Domanda

I'm trying to implement multithreaded merge sort in Java. The idea is to recursively call to new threads on every iteration. Everything works properly, but problem is that regular single-thread version appears to be much more faster. Please, help fixing it. I've tried to play with .join(), but it haven't brought any success. My code:

public class MergeThread implements Runnable {

    private final int begin;
    private final int end;

    public MergeThread(int b, int e) {
        this.begin = b;
        this.end = e;
    }

    @Override
    public void run() {
        try {
            MergeSort.mergesort(begin, end);
        } catch (InterruptedException ex) {
            Logger.getLogger(MergeThread.class.getName()).log(Level.SEVERE, null, ex);
        }
    }
}

public class MergeSort {
    private static volatile int[] numbers;
    private static volatile int[] helper;

    private int number;

    public void sort(int[] values) throws InterruptedException {
    MergeSort.numbers = values;
    number = values.length;
    MergeSort.helper = new int[number];
    mergesort(0, number - 1);
    }

    public static void mergesort(int low, int high) throws InterruptedException {
    // check if low is smaller than high, if not then the array
    // is sorted
    if (low < high) {
        // Get the index of the element which is in the middle
        int middle = low + (high - low) / 2;
        // Sort the left side of the array
            Thread left = new Thread(new MergeThread(low, middle));
            Thread right = new Thread(new MergeThread(middle+1, high));

            left.start();
            right.start();
            left.join();
            right.join();

        // combine the sides
        merge(low, middle, high);
    }
}

    private static void merge(int low, int middle, int high) {
    // Copy both parts into the helper array
    for (int i = low; i <= high; i++) {
        helper[i] = numbers[i];
    }

    int i = low;
    int j = middle + 1;
    int k = low;
    // Copy the smallest value from either the left or right side
    // back to the original array
    while (i <= middle && j <= high) {
        if (helper[i] <= helper[j]) {
        numbers[k] = helper[i];
        i++;
        } else {
        numbers[k] = helper[j];
        j++;
        }
        k++;
    }
    // Copy the rest of the left side of the array
    while (i <= middle) {
        numbers[k] = helper[i];
        k++;
        i++;
    }
}

    public static void main(String[] args) throws InterruptedException {
        int[] array = new int[1000];
        for(int pos = 0; pos<1000; pos++) {
            array[pos] = 1000-pos;
        }
        long start = System.currentTimeMillis();
        new MergeSort().sort(array);
        long finish = System.currentTimeMillis();

        for(int i = 0; i<array.length; i++) {
            System.out.print(array[i]+" ");
        }
        System.out.println();
        System.out.println(finish-start);

    }
}
È stato utile?

Soluzione

There are several factors here. First of all, you are spawning too many threads. A lot more than the number of cores your processor has. If I understand your algorithm correctly you are doing something like log2(n) at the bottom level of your tree.
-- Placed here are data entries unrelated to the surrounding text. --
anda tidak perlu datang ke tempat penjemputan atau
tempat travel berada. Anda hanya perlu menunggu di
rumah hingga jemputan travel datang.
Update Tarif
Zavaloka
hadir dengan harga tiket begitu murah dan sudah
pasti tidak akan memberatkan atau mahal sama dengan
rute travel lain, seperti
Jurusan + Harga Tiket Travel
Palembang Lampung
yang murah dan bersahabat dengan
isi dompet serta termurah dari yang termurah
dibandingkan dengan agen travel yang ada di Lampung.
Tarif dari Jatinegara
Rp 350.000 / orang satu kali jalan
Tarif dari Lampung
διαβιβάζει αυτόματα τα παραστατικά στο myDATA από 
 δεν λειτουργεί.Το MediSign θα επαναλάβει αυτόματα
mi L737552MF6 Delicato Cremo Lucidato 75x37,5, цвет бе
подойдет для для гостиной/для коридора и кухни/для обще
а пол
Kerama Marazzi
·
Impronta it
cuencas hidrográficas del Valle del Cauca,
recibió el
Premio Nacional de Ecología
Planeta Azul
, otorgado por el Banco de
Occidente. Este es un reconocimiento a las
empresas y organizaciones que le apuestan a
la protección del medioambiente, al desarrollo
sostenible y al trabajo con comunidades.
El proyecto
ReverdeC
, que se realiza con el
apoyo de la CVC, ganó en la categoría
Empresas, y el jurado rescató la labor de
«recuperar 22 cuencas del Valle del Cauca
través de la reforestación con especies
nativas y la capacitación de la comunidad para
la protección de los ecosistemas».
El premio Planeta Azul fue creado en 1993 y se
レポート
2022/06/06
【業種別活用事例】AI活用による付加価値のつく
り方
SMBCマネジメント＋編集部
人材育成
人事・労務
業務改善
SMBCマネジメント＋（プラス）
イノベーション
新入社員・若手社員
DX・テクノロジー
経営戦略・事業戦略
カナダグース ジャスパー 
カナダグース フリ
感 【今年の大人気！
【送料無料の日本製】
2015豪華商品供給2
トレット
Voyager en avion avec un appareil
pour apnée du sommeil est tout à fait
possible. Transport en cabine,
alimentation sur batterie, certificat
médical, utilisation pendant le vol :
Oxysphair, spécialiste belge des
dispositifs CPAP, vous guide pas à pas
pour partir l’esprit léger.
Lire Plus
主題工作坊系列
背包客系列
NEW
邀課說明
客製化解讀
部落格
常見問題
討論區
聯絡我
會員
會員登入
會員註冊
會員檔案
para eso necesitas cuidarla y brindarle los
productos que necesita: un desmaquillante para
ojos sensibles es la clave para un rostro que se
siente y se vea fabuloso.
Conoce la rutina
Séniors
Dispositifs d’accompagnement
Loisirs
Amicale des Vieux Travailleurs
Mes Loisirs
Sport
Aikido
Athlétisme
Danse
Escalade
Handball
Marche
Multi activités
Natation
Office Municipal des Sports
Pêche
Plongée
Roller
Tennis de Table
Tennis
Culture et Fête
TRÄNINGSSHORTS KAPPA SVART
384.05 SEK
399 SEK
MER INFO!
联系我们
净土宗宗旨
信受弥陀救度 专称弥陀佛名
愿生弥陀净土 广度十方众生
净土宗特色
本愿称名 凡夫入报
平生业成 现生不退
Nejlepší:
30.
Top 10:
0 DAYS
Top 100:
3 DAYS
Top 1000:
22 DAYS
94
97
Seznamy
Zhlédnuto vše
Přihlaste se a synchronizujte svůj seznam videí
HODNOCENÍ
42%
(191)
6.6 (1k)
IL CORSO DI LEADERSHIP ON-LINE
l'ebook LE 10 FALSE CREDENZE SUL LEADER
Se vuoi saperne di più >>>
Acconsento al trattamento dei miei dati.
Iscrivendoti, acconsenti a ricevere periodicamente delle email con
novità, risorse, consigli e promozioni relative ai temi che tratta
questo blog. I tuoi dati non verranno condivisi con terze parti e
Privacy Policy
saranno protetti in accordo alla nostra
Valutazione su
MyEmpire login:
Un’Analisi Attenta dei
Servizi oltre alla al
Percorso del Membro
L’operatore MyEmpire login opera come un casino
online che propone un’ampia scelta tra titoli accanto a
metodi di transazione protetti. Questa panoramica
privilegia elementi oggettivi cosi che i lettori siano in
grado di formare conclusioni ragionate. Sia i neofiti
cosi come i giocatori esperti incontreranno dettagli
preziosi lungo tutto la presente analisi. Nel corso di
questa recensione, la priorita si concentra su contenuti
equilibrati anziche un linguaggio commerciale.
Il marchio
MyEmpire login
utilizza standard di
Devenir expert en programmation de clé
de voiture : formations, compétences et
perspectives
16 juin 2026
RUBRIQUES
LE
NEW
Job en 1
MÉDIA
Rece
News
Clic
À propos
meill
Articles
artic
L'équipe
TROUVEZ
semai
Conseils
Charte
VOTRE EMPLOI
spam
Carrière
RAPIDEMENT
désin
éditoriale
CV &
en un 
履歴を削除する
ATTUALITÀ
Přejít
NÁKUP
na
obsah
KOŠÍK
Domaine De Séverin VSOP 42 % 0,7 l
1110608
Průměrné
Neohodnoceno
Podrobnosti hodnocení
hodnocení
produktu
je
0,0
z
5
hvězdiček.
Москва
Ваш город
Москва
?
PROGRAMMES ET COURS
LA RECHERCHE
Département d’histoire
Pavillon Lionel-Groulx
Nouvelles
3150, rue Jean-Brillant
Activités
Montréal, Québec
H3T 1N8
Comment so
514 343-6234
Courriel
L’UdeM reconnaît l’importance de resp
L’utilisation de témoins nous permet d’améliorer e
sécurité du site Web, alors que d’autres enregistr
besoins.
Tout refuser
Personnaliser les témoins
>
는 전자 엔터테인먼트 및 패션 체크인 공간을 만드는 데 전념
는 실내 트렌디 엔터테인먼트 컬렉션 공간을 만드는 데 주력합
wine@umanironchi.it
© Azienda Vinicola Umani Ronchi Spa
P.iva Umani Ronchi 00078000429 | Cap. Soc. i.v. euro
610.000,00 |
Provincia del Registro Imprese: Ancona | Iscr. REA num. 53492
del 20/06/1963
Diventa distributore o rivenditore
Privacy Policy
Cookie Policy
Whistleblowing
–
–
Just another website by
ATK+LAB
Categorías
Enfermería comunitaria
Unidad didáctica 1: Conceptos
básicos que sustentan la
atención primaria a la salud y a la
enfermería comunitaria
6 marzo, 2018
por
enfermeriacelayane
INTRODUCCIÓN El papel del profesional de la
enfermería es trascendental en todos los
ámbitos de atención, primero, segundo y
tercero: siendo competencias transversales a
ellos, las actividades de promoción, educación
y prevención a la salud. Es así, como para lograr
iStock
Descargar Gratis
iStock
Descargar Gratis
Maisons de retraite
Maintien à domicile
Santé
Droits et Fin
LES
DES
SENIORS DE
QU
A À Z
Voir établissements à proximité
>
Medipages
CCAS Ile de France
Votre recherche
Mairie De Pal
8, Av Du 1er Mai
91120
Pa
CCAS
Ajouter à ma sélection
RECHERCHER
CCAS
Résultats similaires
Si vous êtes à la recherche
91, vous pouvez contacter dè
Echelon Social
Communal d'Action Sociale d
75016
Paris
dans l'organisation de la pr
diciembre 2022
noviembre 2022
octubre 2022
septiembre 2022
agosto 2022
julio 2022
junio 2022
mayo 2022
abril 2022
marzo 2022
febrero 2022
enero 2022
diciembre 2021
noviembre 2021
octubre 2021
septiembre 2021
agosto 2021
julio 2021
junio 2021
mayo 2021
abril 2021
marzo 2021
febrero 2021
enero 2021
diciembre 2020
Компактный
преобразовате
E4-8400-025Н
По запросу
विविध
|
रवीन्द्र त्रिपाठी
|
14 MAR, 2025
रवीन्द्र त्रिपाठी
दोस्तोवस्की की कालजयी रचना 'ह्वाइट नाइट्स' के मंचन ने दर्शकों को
Given that you're doing processor intensive computations, not involving I/O, once you pass the number of cores with your thread count, the performance starts degrading pretty fast. Hitting something like several thousand threads will slow and in the end crash the VM.

If you want to actually benefit from having a multi-core processor in this computation you should try to use a fixed size thread-pool (upper bounded on the number of cores or thereabout) or an equivalent thread reuse policy.

Second point, if you want to do a valid comparison you should try with computations that last longer (sorting 100 numbers doesn't qualify). If not, you are taking a significant relative hit from the cost of creating threads.

Altri suggerimenti

Provide a threadcount in begining as number of cores or less.

Below link has performance analysis too.

Here if a good example https://courses.cs.washington.edu/courses/cse373/13wi/lectures/03-13/MergeSort.java

Below is the iterative serial version of MergeSort which is indeed faster than the recursive version and also doesnot involve calculation of middle so avoids the overflow error for it. However overflow errors can occur for other integers as well. You can try for parallelizing it if you are interested.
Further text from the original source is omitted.